Task description:
Report back every line below that carries the word "Follow".
---+---
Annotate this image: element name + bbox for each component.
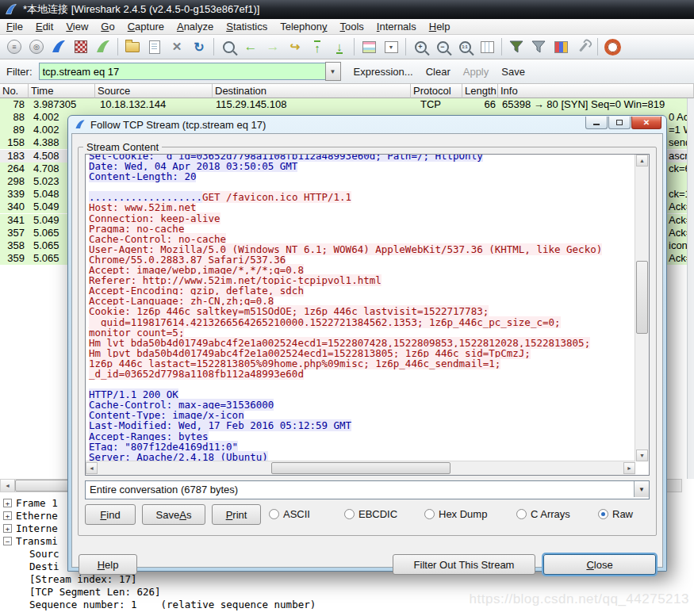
capture-filter-icon[interactable] [506,36,527,57]
preferences-icon[interactable] [573,36,593,57]
stream-line: Pragma: no-cache [89,224,635,234]
stream-line: 1z6p_446c_lastact=1522813805%09home.php%… [89,358,635,369]
maximize-button[interactable] [608,117,631,129]
find-packet-icon[interactable] [218,36,239,57]
stream-line: Cookie: 1z6p_446c_saltkey=m51SOdOE; 1z6p… [89,306,635,316]
save-as-button[interactable]: Save As [142,504,205,525]
close-button[interactable]: Close [543,554,656,575]
expand-icon[interactable]: + [3,499,12,507]
column-header-length[interactable]: Length [462,84,498,98]
menu-help[interactable]: Help [423,20,457,33]
chevron-down-icon[interactable]: ▼ [634,481,649,497]
scroll-left-icon[interactable]: ◄ [86,462,98,474]
menu-go[interactable]: Go [94,20,121,33]
packet-row[interactable]: 78 3.987305 10.18.132.144 115.29.145.108… [0,98,694,111]
help-button[interactable]: Help [79,554,137,575]
apply-button[interactable]: Apply [463,66,489,78]
go-forward-icon[interactable]: → [263,36,283,57]
start-capture-icon[interactable] [48,36,69,57]
print-button[interactable]: Print [212,504,261,525]
expression-button[interactable]: Expression... [354,66,413,78]
zoom-out-icon[interactable]: − [432,36,453,57]
stream-vscrollbar[interactable]: ▲ ▼ [635,155,649,461]
minimize-button[interactable] [585,117,608,129]
stream-text-area[interactable]: Set-Cookie: _d_id=03652d7798a1108fb112a4… [85,154,650,476]
menu-internals[interactable]: Internals [370,20,423,33]
radio-ascii[interactable]: ASCII [269,508,310,520]
radio-carrays[interactable]: C Arrays [516,508,570,520]
coloring-rules-icon[interactable] [550,36,571,57]
column-header-source[interactable]: Source [95,84,213,98]
radio-hexdump[interactable]: Hex Dump [424,508,487,520]
stream-line: Connection: keep-alive [89,213,635,224]
filter-dropdown-icon[interactable]: ▼ [325,62,341,81]
scroll-up-icon[interactable]: ▲ [636,155,648,166]
filter-out-this-stream-button[interactable]: Filter Out This Stream [393,554,535,575]
stream-content-group: Stream Content Set-Cookie: _d_id=03652d7… [78,147,657,536]
collapse-icon[interactable]: − [3,537,12,545]
zoom-100-icon[interactable]: 1:1 [454,36,475,57]
packet-list-vscrollbar[interactable] [687,98,694,479]
column-header-time[interactable]: Time [29,84,95,98]
save-file-icon[interactable] [144,36,165,57]
column-header-no[interactable]: No. [0,84,29,98]
expand-icon[interactable]: + [3,524,12,533]
list-interfaces-icon[interactable]: ≡ [4,36,25,57]
capture-options-icon[interactable]: ◎ [26,36,47,57]
restart-capture-icon[interactable] [93,36,113,57]
menu-edit[interactable]: Edit [29,20,59,33]
auto-scroll-icon[interactable]: ▼ [381,36,401,57]
dialog-title: Follow TCP Stream (tcp.stream eq 17) [90,119,266,131]
menu-telephony[interactable]: Telephony [274,20,333,33]
scroll-down-icon[interactable]: ▼ [636,450,648,461]
save-button[interactable]: Save [501,66,525,78]
reload-icon[interactable]: ↻ [189,36,209,57]
menu-tools[interactable]: Tools [334,20,370,33]
cell-no: 358 [0,239,25,251]
cell-time: 3.987305 [33,98,76,110]
title-bar[interactable]: *本地连接 [Wireshark 2.4.5 (v2.4.5-0-g153e86… [0,0,694,19]
main-toolbar: ≡◎✕↻←→↪↑↓▼+−1:1 [0,35,694,59]
scroll-thumb[interactable] [636,261,648,334]
close-file-icon[interactable]: ✕ [167,36,187,57]
column-header-destination[interactable]: Destination [213,84,411,98]
stream-hscrollbar[interactable]: ◄ ► [86,461,635,475]
cell-time: 5.048 [33,188,59,200]
go-bottom-icon[interactable]: ↓ [329,36,350,57]
column-header-info[interactable]: Info [498,84,694,98]
go-to-packet-icon[interactable]: ↪ [285,36,305,57]
clear-button[interactable]: Clear [426,66,451,78]
help-icon[interactable] [602,36,623,57]
conversation-select[interactable]: Entire conversation (6787 bytes) ▼ [85,480,650,499]
display-filter-icon[interactable] [528,36,549,57]
resize-columns-icon[interactable] [477,36,497,57]
find-button[interactable]: Find [85,504,136,525]
menu-file[interactable]: File [0,20,29,33]
dialog-title-bar[interactable]: Follow TCP Stream (tcp.stream eq 17) ✕ [68,116,666,133]
menu-view[interactable]: View [59,20,94,33]
close-window-icon[interactable]: ✕ [631,117,661,129]
go-top-icon[interactable]: ↑ [307,36,328,57]
colorize-icon[interactable] [359,36,379,57]
scroll-right-icon[interactable]: ► [623,462,635,474]
go-back-icon[interactable]: ← [240,36,261,57]
scroll-left-icon[interactable]: ◄ [1,480,15,492]
radio-raw[interactable]: Raw [598,508,633,520]
radio-label: Hex Dump [439,508,487,520]
menu-analyze[interactable]: Analyze [171,20,220,33]
cell-no: 341 [0,214,25,226]
expand-icon[interactable]: + [3,511,12,520]
stop-capture-icon[interactable] [71,36,91,57]
dialog-body: Stream Content Set-Cookie: _d_id=03652d7… [71,133,663,568]
cell-no: 340 [0,201,25,212]
open-file-icon[interactable] [122,36,143,57]
zoom-in-icon[interactable]: + [410,36,431,57]
filter-input[interactable] [39,63,325,80]
toolbar-separator [213,38,214,55]
radio-ebcdic[interactable]: EBCDIC [344,508,397,520]
menu-statistics[interactable]: Statistics [220,20,274,33]
column-header-protocol[interactable]: Protocol [411,84,462,98]
cell-info: 65398 → 80 [SYN] Seq=0 Win=819 [502,98,687,110]
menu-capture[interactable]: Capture [121,20,171,33]
scroll-thumb[interactable] [271,462,451,474]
---+---
Reply:
dialog-title: Follow TCP Stream (tcp.stream eq 17) [90,119,266,131]
dialog-title-bar[interactable]: Follow TCP Stream (tcp.stream eq 17) ✕ [68,116,666,133]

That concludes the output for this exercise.